I understand UTF-8 stores characters with a variable number of bytes (1-4) depending on where those are in the Unicode table. Can you confirm this assumption so I can script an estimate of the impact of those 26.6M Items with meaningful titles and the ~60M paths ?

The PR openzim/libzim#616 greatly reduce the size of the Dirent from 160B to 39B.

The same run as my previous comment uses now around 65Mb (90-25) instead of 130Mb
The used sized is now (500000*(39+32+32+32+8) = 68Mb)

graph_memory2_500k

I right in understanding that in those 264/272 bytes, we are using 32 to store both path and title (uuid hex, no title in this example) and that in a real-case scenario, those 32 are dynamic and would be as many as required to store both path and title encoded in UTF-8?

Yes. For the test, the path is the hex dump of a uuid so a 32 char long string. In real-case scenario, the needed size will depend of the size of the utf8 encoded path+title.

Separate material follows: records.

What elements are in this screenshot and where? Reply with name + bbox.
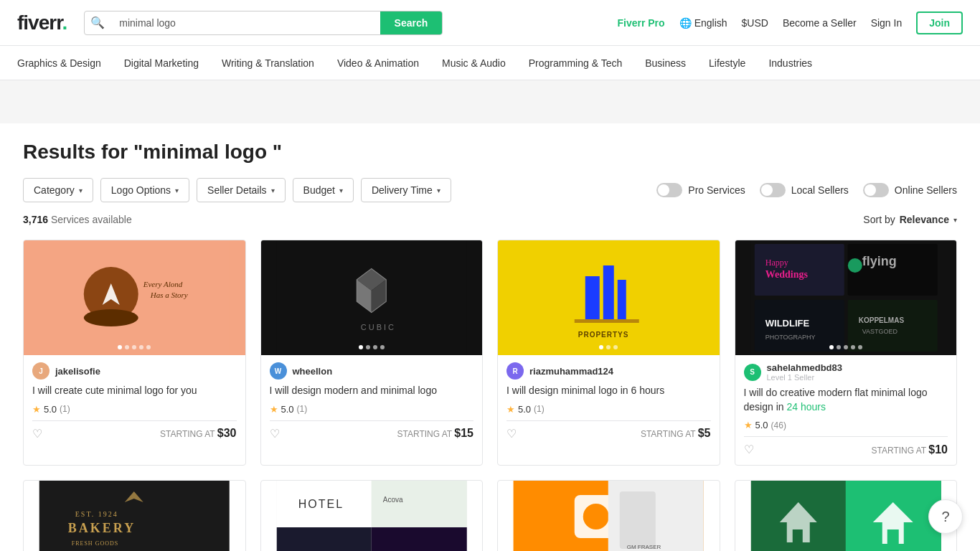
chevron-down-icon: ▾ — [437, 187, 440, 194]
nav-item-writing[interactable]: Writing & Translation — [222, 55, 314, 72]
logo-options-filter[interactable]: Logo Options ▾ — [100, 178, 189, 202]
seller-details-filter[interactable]: Seller Details ▾ — [197, 178, 285, 202]
become-seller-link[interactable]: Become a Seller — [783, 17, 857, 29]
favorite-button-3[interactable]: ♡ — [507, 427, 517, 441]
nav-item-industries[interactable]: Industries — [768, 55, 812, 72]
results-count: 3,716 Services available — [23, 214, 132, 225]
card-dots-1 — [118, 345, 151, 349]
card-title-1: I will create cute minimal logo for you — [32, 384, 237, 398]
dot — [380, 345, 385, 349]
dot — [858, 345, 862, 349]
dot — [118, 345, 122, 349]
card-body-4: S sahelahmedbd83 Level 1 Seller I will d… — [735, 355, 957, 465]
avatar-4: S — [744, 364, 761, 381]
rating-count: (46) — [771, 420, 786, 430]
local-sellers-label: Local Sellers — [791, 184, 849, 196]
svg-point-48 — [583, 504, 609, 529]
rating-value: 5.0 — [281, 404, 294, 415]
seller-name-3: riazmuhammad124 — [529, 366, 613, 377]
card-1[interactable]: Every Alond Has a Story J jakelisofie I … — [23, 240, 246, 466]
online-sellers-toggle-item: Online Sellers — [863, 183, 957, 197]
bottom-cards-grid: EST. 1924 BAKERY FRESH GOODS HOTEL Disco… — [23, 480, 957, 551]
banner-area — [0, 80, 980, 123]
help-button[interactable]: ? — [928, 499, 963, 534]
dot — [837, 345, 841, 349]
delivery-time-filter[interactable]: Delivery Time ▾ — [361, 178, 451, 202]
card-2[interactable]: CUBIC W wheellon I will design modern an… — [260, 240, 484, 466]
starting-at-3: STARTING AT $5 — [641, 427, 711, 440]
favorite-button-2[interactable]: ♡ — [270, 427, 280, 441]
dot — [132, 345, 136, 349]
category-filter[interactable]: Category ▾ — [23, 178, 93, 202]
starting-at-4: STARTING AT $10 — [872, 443, 948, 456]
favorite-button-1[interactable]: ♡ — [32, 427, 42, 441]
nav-item-music[interactable]: Music & Audio — [442, 55, 506, 72]
language-selector[interactable]: 🌐 English — [679, 17, 727, 29]
svg-text:Happy: Happy — [765, 258, 788, 268]
question-mark-icon: ? — [941, 509, 949, 525]
search-input[interactable] — [110, 11, 380, 34]
star-icon: ★ — [744, 420, 753, 430]
bottom-card-4[interactable]: LOAM — [735, 480, 958, 551]
card-4[interactable]: Happy Weddings flying WILDLIFE PHOTOGRAP… — [735, 240, 958, 466]
search-button[interactable]: Search — [380, 11, 443, 34]
toggle-knob — [658, 184, 669, 196]
card-footer-3: ♡ STARTING AT $5 — [507, 420, 711, 441]
sort-value: Relevance — [900, 214, 949, 225]
budget-filter[interactable]: Budget ▾ — [293, 178, 354, 202]
svg-text:BAKERY: BAKERY — [68, 521, 136, 535]
chevron-down-icon: ▾ — [175, 187, 179, 194]
bottom-card-2[interactable]: HOTEL DiscountBliss Acova Lightening — [260, 480, 484, 551]
seller-name-1: jakelisofie — [55, 366, 100, 377]
nav-item-lifestyle[interactable]: Lifestyle — [709, 55, 745, 72]
card-3[interactable]: PROPERTYS R riazmuhammad124 I will desig… — [497, 240, 720, 466]
svg-text:Every Alond: Every Alond — [143, 280, 183, 288]
dot — [146, 345, 151, 349]
bottom-card-3[interactable]: GM FRASER — [497, 480, 720, 551]
chevron-down-icon: ▾ — [271, 187, 275, 194]
nav-item-video[interactable]: Video & Animation — [337, 55, 419, 72]
nav-item-programming[interactable]: Programming & Tech — [529, 55, 622, 72]
join-button[interactable]: Join — [916, 11, 963, 34]
card-title-3: I will design minimal logo in 6 hours — [507, 384, 711, 398]
chevron-down-icon: ▾ — [953, 216, 957, 224]
card-image-3: PROPERTYS — [498, 240, 720, 355]
logo[interactable]: fiverr. — [17, 11, 67, 34]
fiverr-pro-link[interactable]: Fiverr Pro — [617, 17, 664, 29]
sign-in-link[interactable]: Sign In — [871, 17, 903, 29]
seller-name-4: sahelahmedbd83 — [767, 362, 843, 373]
price-1: $30 — [217, 427, 237, 439]
toggle-knob — [864, 184, 876, 196]
price-3: $5 — [698, 427, 711, 439]
nav-item-graphics[interactable]: Graphics & Design — [17, 55, 101, 72]
svg-rect-28 — [847, 300, 937, 352]
local-sellers-toggle[interactable] — [760, 183, 786, 197]
card-footer-2: ♡ STARTING AT $15 — [270, 420, 474, 441]
nav-item-business[interactable]: Business — [645, 55, 686, 72]
starting-at-label: STARTING AT — [160, 429, 217, 439]
dot — [366, 345, 370, 349]
card-rating-3: ★ 5.0 (1) — [507, 404, 711, 415]
rating-value: 5.0 — [44, 404, 57, 415]
card-body-2: W wheellon I will design modern and mini… — [261, 355, 483, 449]
nav-bar: Graphics & Design Digital Marketing Writ… — [0, 46, 980, 80]
favorite-button-4[interactable]: ♡ — [744, 443, 754, 456]
svg-rect-13 — [585, 276, 600, 319]
currency-selector[interactable]: $USD — [742, 17, 768, 29]
card-image-2: CUBIC — [261, 240, 483, 355]
star-icon: ★ — [507, 404, 515, 415]
sort-by-selector[interactable]: Sort by Relevance ▾ — [863, 214, 957, 225]
pro-services-toggle[interactable] — [656, 183, 682, 197]
online-sellers-toggle[interactable] — [863, 183, 889, 197]
card-dots-4 — [829, 345, 862, 349]
svg-text:WILDLIFE: WILDLIFE — [765, 318, 809, 329]
svg-text:KOPPELMAS: KOPPELMAS — [858, 316, 904, 324]
card-rating-4: ★ 5.0 (46) — [744, 420, 948, 430]
svg-text:Weddings: Weddings — [765, 269, 808, 280]
local-sellers-toggle-item: Local Sellers — [760, 183, 849, 197]
nav-item-digital-marketing[interactable]: Digital Marketing — [124, 55, 199, 72]
bottom-card-1[interactable]: EST. 1924 BAKERY FRESH GOODS — [23, 480, 246, 551]
rating-value: 5.0 — [518, 404, 531, 415]
svg-text:CUBIC: CUBIC — [360, 323, 395, 331]
svg-text:Has a Story: Has a Story — [150, 291, 188, 299]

Here are the most acurate numbers:

With entry_size=264
s_users_profiles=1648076510 1.53 GiB
s_questions_pages=8436240973 7.86 GiB
s_users_imgs=624714376 595.77 MiB
s_quest_imgs=4905758 4.68 MiB
s_answ_redir=8683743630 8.09 GiB
s_support=34560000 32.96 MiB
grand_total=19432241247 18.1 GiB
-----
With entry_size=143
s_users_profiles=1005473340 958.89 MiB
s_questions_pages=5860577014 5.46 GiB
s_users_imgs=360412140 343.72 MiB
s_quest_imgs=2830245 2.7 MiB
s_answ_redir=4848951735 4.52 GiB
s_support=23670000 22.57 MiB
grand_total=12101914474 11.27 GiB
-----

Path and title have a smaller impact that I would have feared: under 2.7GiB for the whole thing.

In the end, we are looking at 18.1GiB for libzim with current codebase and 11.27GiB with the new struct. Close to 7GiB saved!!

@mgautierfr So any news here? It sounded last week you have find something, but I see no trace on Github of what goes wrong... or even a fix?

As said in openzim/libzim#618 (comment), it seems the bug was on zimscrapperlib.
If I interpret @rgaudin's comment correctly it seems that he succeed to fix the issue (but I don't know if the fix has been published or not)

@mgautierfr Please open a dedicated ticket. Actually he didn't fixed. He was not even able to reproduce it.,,, and this is the highest priority problem for the moment.

Closing this as what was discussed here has been sorted out.